El fin de las hegemonías

A Zaira, Martha y Eugenio Ruiz

Orozco

Este fin de semana se cerraron dos capítulos de la historia de la ciudad y del estado, que darán paso a una nueva ciudad y un nuevo estado. El primero, el fin de la hegemonía de una visión social, la del matrimonio exclusivo entre heterosexuales, con la primer boda entre personas del mismo sexo. El segundo, la hegemonía de un grupo sobre un bien público, el Atlas, con la entrega formal del manejo del equipo al grupo Azteca.

Sobre el primero hay mucho que decir, comenzando por el simbolismo de una boda. La unión entre dos personas, es el marco perfecto para hablar de futuro, en este caso, el futuro de una nueva sociedad.
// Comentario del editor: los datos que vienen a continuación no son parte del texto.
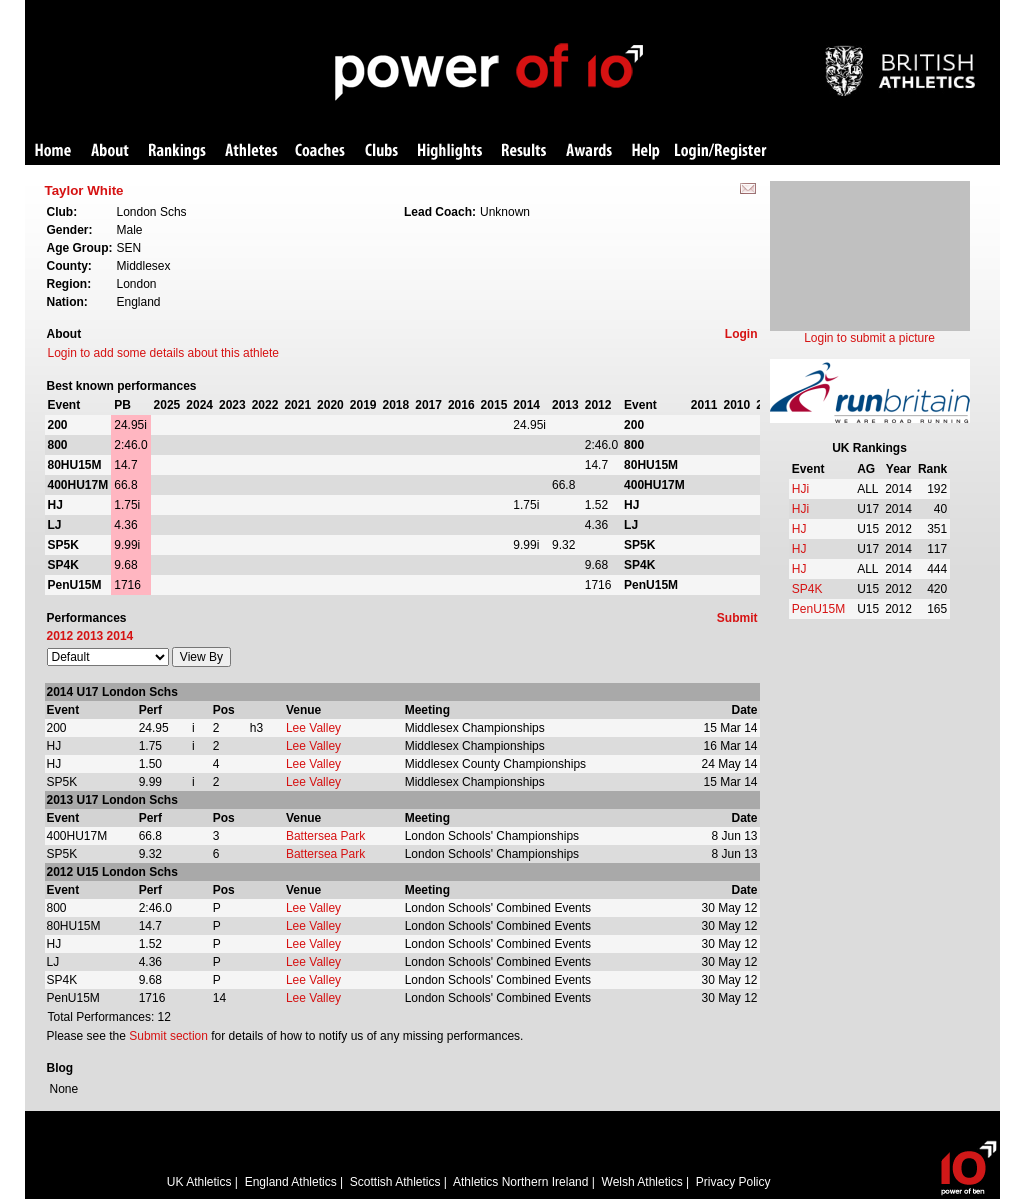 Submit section (168, 1036)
El matrimonio entre Zaira y Martha, nos reinventa. Es el inicio de un nuevo capítulo que se suma a diversas conquistas impulsadas desde la sociedad, que tienen que ver con la defensa del espacio público, la cultura y la movilidad. En síntesis, tiene que ver con una agenda de transformación cultural, política y social donde los actores primordiales son ciudadanos.
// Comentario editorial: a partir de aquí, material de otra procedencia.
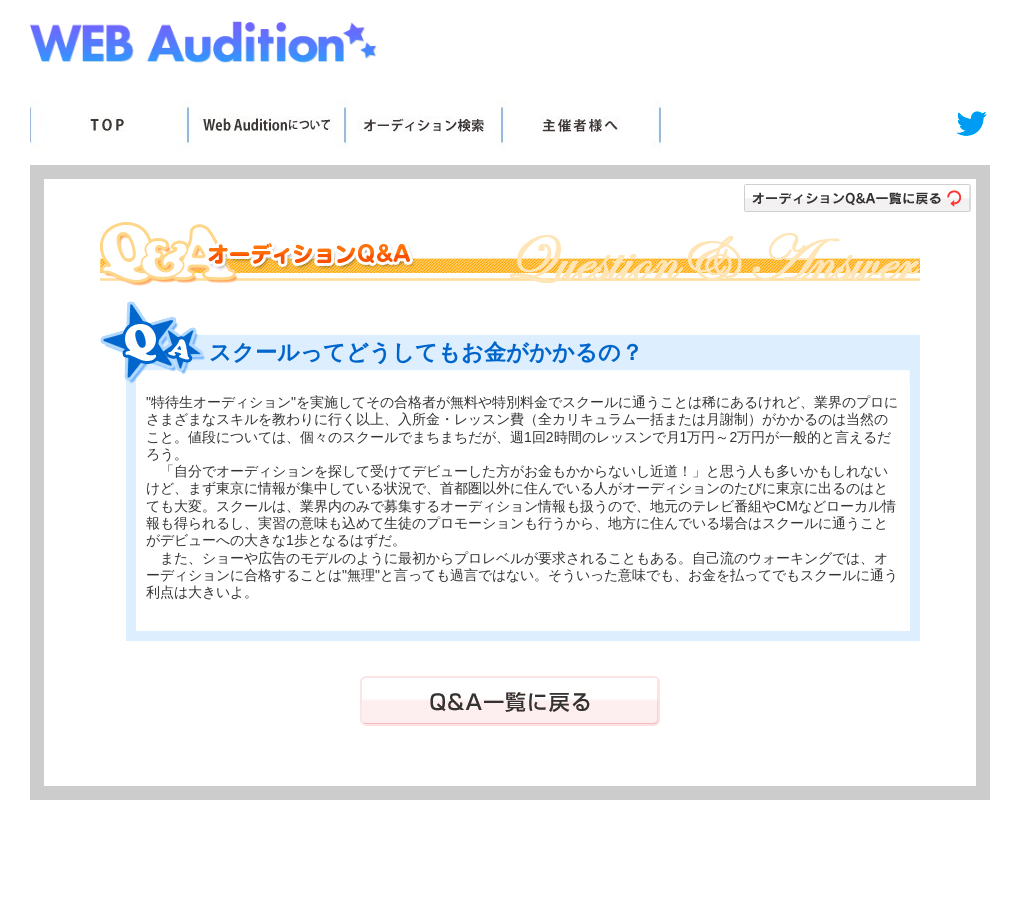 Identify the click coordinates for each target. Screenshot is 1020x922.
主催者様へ (581, 125)
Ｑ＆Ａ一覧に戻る (510, 701)
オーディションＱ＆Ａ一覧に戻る (857, 198)
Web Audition (205, 46)
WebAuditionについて (265, 125)
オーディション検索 (422, 125)
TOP (108, 125)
El primer matrimonio entre personas del mismo sexo, es el equivalente a una refundación de la ciudad: una social y cultural. Levanta un muro simbólico contra la discriminación y el odio. Nos emplaza a nuevo entendimiento social y a una convivencia basada en el respeto al otro en su diferencia, contraria a la que solía basarse en la ignorancia, y que hasta hace poco, provocó el miedo y el rechazo al otro, al diferente.
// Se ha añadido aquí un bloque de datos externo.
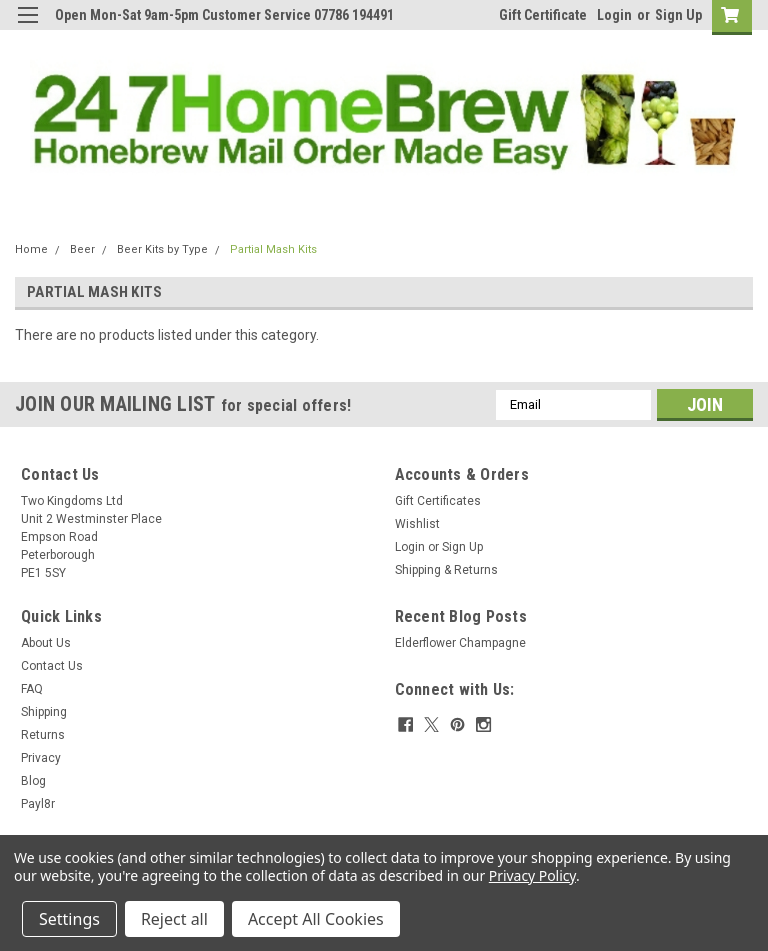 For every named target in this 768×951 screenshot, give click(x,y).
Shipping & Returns (446, 570)
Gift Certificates (438, 501)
Respecto a lo segundo, la venta del equipo de futbol Atlas, es un sueño largamente acariciado por muchos. Lo fundamental de este hecho es que se preserva para la ciudad un bien público.

El Atlas es parte del patrimonio de la ciudad, de su identidad e historia. Con su venta, se cierra un capítulo del futbol mexicano. El Atlas fue el último equipo del futbol mexicano administrado por una A.C. Esa característica, que lo mantuvo blindado de una visión meramente comercial, fue también su perdición: el Atlas se volvió una suerte de agujero negro que se devoraba a sí mismo.

En ese sentido, nadie puede ni debe escatimar la visión de su último presidente, Eugenio Ruiz Orozco. Su labor de convencimiento y sus habilidades políticas, fueron claves para sensibilizar a un grupo, complejo y difícil, como el de los entonces accionistas del Atlas. Pasados los años, será debidamente reconocido por haberle dado al Atlas viabilidad de futuro.

Este lunes, la ciudad y el estado amanecerán de forma distinta. Hay que celebrarlo.